You'll have to post pics of that mod! I like your attitude! someday you'll sell and it'll be just what somone wants!








where do you live?


----------



## Empty_Nesters (May 15, 2008)

We live in Apex, N.C. about 5 miles from Jordan Lake.


----------



## skippershe (May 22, 2006)

Hi Empty Nesters
















 to Outbackers!! 

You're right! You should make your Outback your own and not worry about years down the road...live for the moment and don't look back









Now that you've gotten your first mod out of the way....look out! I think you're going to be dangerous in that department









Welcome back to the simpler ways of camping and Enjoy!


----------



## mswalt (Sep 14, 2004)

Welcome to our group.

Glad you joined us!

Mark


----------



## 'Ohana (May 20, 2007)

Wow !! Thats a neat story







and WELCOME to Outbackers

Ed


----------



## Oregon_Camper (Sep 13, 2004)

Welcome...Welcome...Welcome.

Glad you found us.









Congrats on the new Outback. You're going to LOVE it.
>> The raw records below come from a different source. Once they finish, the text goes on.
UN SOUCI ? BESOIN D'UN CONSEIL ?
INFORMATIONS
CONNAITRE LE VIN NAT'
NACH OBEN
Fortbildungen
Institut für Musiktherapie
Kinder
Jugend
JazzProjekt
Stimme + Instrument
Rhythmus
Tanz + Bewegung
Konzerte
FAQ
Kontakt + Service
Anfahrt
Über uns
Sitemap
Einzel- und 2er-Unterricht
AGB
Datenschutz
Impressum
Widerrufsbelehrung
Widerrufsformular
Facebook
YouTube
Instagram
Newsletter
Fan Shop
As long as you keep the parts...putting the bunks back in shouldn't be a problem.
I took out the lower bunk on the door side and it made a HUGE change. Tons of space!


----------



## lori26 (Jul 23, 2007)

Enjoyed your story............ We are a little south of you in Charlotte. Welcome and congrats. on the new Outback.
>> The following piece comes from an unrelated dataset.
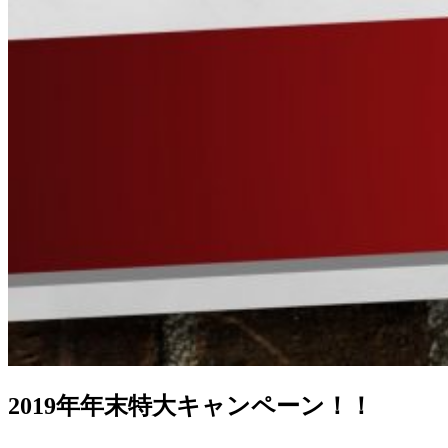
2019年年末特大キャンペーン！！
I see you are close to Jordan Lake. We have talked about going there...........since they don't take reservations it makes us nervous to drive the 2+ hours..........are sites still easy to get in the spring/summer? I would love to hear any information you have on Jordan Lake. We hear it is great and lots of sites and since we have a boat now--campgrounds on lakes are a bonus.

Thanks, Lori


----------



## hpapa4 (Apr 11, 2007)

Love the thoughts on making memories. Welcome to Outbackers and enjoy your new Outback.


----------



## Empty_Nesters (May 15, 2008)

Thanks all for the welcome. I'm afraid the bunk removal was just the begining of the mods, as I have already ordered the drawer for the flipout in the kitchen, switched the dinette bench drawer with the door in the tv stand. As far as saving the parts for putting bunks back all I was able to salvage was the mattresses. "Gilligan" rung off all of the screw heads on the screws holding the bunks in place. I don't mean 1 or 2, I mean all 14 screw heads were rung off. I took the cordless sawzall and cut the aluminum bunk framing apart as not to mess up the walls. I managed to remove both bunks leaving only screw holes to caulk with beige caulk.
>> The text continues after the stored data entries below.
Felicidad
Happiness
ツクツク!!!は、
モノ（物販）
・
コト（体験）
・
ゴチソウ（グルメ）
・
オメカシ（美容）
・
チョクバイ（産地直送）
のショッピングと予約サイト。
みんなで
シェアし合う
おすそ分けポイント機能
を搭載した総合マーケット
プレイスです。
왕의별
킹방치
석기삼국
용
lori26, for a normal weekend sites are not that hard to get. Waterfront sites are gone Thursday night or early Friday morning. On a holiday weekend better head up on Wednesday night or early Thursday morning. Last year by 3:00 PM on Friday Memorial Day weekend all 1050 Lake Jordan sites were occupied. As far as reservations you can reserve a site but you have to reserve it for a 7 day minimum. I usually reserve a waterfront once or twice a year as I also have a boat. It is nice to pull the boat up to the campsite and leave it there. If you are ever this way during the week let me know and Gale and I will be Glad to show you the campgrounds so you will know about where you want to stay.

Marty


----------



## Oregon_Camper (Sep 13, 2004)

I'd love to see a picture of your new bunk house. Can you post a few for us?


----------



## Empty_Nesters (May 15, 2008)

Oregon Camper, I wil post pics as soon as soon as I can. The baby girl took my digital camera with her to South Africa on a college trip. She will be back Memorial Day Weekend. I will try to borrow a camera long enough to get some pics.

Thanks, Marty


----------



## mswalt (Sep 14, 2004)

> I'd love to see a picture of your new bunk house. Can you post a few for us?


Yeah, me, too.

Mark


----------